(Collection entries)
--- START ---
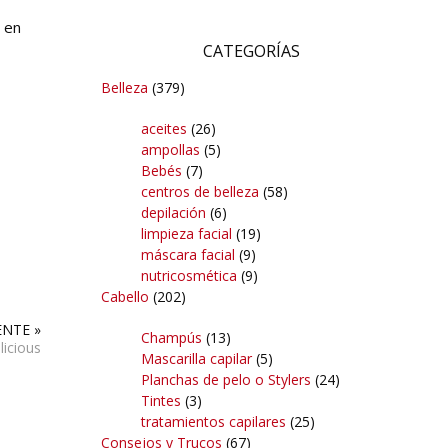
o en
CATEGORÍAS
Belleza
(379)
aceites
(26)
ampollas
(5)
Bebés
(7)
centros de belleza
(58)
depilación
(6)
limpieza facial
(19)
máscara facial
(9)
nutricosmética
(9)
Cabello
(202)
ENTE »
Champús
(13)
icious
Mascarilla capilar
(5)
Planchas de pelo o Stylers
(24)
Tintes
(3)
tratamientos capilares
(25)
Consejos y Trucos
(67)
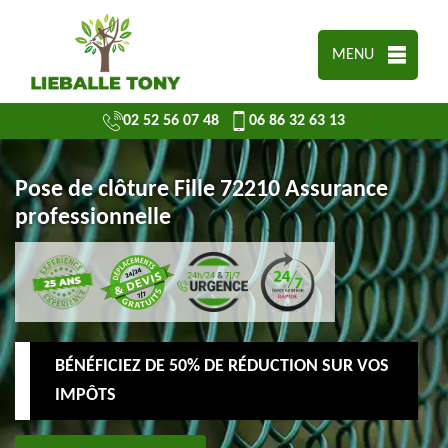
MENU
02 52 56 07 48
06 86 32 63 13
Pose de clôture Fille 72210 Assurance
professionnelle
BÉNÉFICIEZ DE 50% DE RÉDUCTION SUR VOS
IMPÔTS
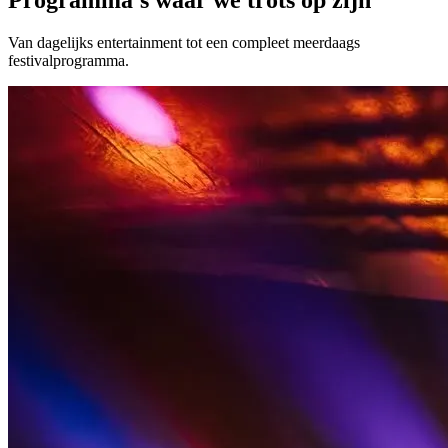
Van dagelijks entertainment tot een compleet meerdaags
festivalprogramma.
--- END ---
--- START ---
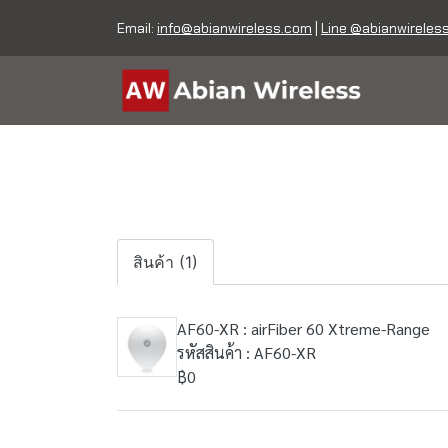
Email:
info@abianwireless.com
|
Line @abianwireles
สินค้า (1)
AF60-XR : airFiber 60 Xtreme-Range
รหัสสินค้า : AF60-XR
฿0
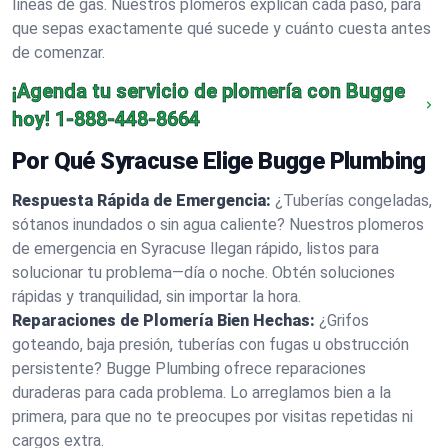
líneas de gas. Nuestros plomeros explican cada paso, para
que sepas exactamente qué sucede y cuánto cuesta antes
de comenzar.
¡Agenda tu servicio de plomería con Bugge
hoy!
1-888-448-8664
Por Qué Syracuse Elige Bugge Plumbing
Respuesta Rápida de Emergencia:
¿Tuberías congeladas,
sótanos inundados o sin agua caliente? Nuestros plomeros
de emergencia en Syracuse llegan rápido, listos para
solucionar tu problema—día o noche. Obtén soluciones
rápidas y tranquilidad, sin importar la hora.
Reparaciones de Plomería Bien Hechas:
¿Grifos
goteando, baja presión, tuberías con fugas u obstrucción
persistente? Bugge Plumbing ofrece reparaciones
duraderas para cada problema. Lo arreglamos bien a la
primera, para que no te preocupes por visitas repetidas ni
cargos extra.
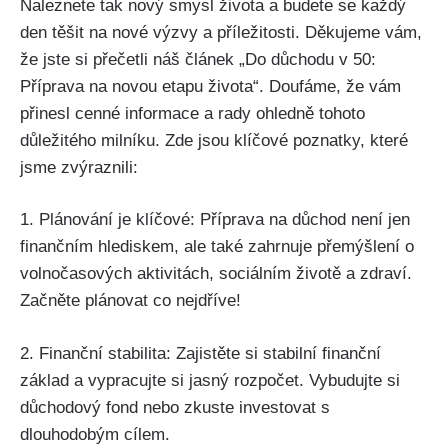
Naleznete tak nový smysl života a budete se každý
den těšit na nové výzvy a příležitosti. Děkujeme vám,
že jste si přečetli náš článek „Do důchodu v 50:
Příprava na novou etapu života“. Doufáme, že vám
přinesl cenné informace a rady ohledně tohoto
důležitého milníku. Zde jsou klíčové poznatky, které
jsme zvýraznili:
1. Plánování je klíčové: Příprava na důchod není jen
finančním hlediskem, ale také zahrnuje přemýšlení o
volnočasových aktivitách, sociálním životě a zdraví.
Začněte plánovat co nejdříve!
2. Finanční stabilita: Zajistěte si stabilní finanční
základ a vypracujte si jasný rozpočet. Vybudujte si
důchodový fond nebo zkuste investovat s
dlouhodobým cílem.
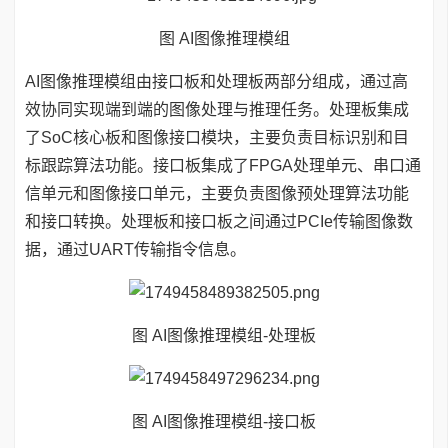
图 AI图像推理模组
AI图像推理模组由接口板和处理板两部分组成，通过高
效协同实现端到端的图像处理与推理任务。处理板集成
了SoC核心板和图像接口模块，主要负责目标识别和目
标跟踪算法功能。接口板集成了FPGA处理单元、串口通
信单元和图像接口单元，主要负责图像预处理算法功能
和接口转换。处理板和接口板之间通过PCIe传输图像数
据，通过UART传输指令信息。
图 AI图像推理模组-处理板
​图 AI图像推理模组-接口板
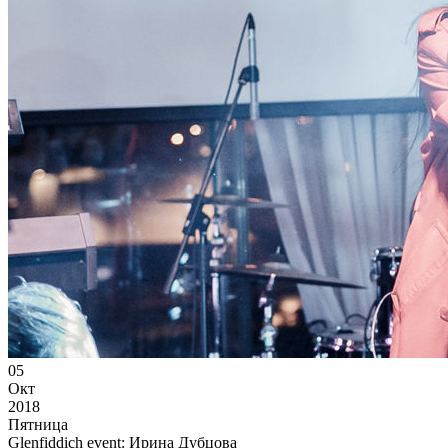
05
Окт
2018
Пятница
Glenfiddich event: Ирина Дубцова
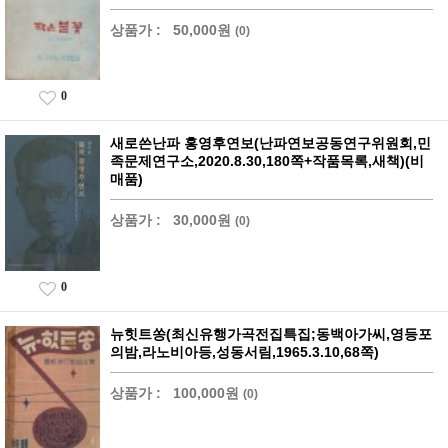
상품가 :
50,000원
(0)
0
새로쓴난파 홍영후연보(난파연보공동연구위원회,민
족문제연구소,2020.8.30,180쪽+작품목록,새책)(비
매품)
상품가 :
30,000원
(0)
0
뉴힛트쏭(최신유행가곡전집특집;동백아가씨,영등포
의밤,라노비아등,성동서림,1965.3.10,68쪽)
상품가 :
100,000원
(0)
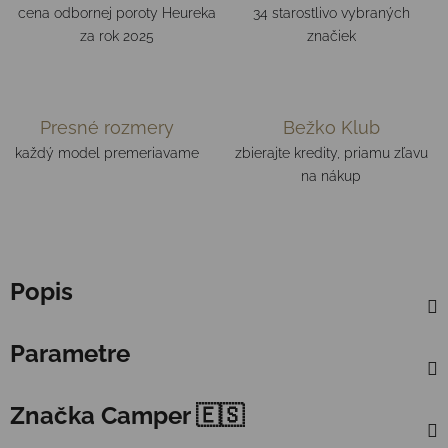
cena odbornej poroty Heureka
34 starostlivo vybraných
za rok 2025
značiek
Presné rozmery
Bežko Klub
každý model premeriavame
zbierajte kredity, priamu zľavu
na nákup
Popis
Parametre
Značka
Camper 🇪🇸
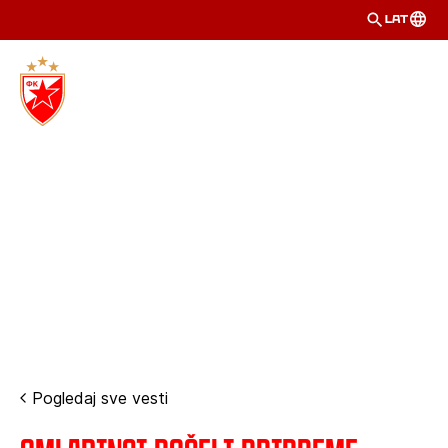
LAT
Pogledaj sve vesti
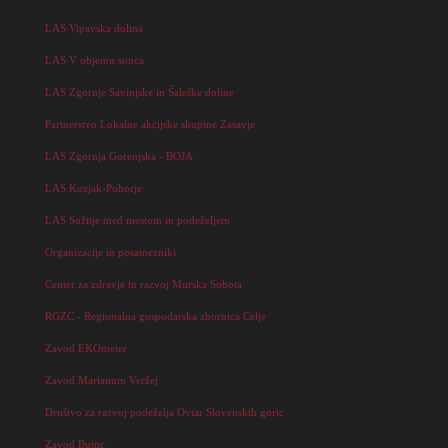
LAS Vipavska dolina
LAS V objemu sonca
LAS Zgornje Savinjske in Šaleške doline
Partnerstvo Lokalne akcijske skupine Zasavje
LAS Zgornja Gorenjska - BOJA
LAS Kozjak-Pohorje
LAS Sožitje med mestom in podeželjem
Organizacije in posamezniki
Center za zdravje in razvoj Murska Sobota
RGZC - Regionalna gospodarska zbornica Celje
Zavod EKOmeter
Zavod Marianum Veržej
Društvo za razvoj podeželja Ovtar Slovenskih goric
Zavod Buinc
--- END ---
» What is being asked: Set down again, exactly, every line above from the one with "족문제연구소,2020.8.30,180쪽+작품목록,새책)(비" down to the one with "Zavod Buinc", both ends included. No pictures, and nothing else.

» Response to this exercise:
족문제연구소,2020.8.30,180쪽+작품목록,새책)(비
매품)
상품가 :
30,000원
(0)
0
뉴힛트쏭(최신유행가곡전집특집;동백아가씨,영등포
의밤,라노비아등,성동서림,1965.3.10,68쪽)
상품가 :
100,000원
(0)
cena odbornej poroty Heureka
34 starostlivo vybraných
za rok 2025
značiek
Presné rozmery
Bežko Klub
každý model premeriavame
zbierajte kredity, priamu zľavu
na nákup
Popis
Parametre
Značka
Camper 🇪🇸
LAT
Pogledaj sve vesti
LAS Vipavska dolina
LAS V objemu sonca
LAS Zgornje Savinjske in Šaleške doline
Partnerstvo Lokalne akcijske skupine Zasavje
LAS Zgornja Gorenjska - BOJA
LAS Kozjak-Pohorje
LAS Sožitje med mestom in podeželjem
Organizacije in posamezniki
Center za zdravje in razvoj Murska Sobota
RGZC - Regionalna gospodarska zbornica Celje
Zavod EKOmeter
Zavod Marianum Veržej
Društvo za razvoj podeželja Ovtar Slovenskih goric
Zavod Buinc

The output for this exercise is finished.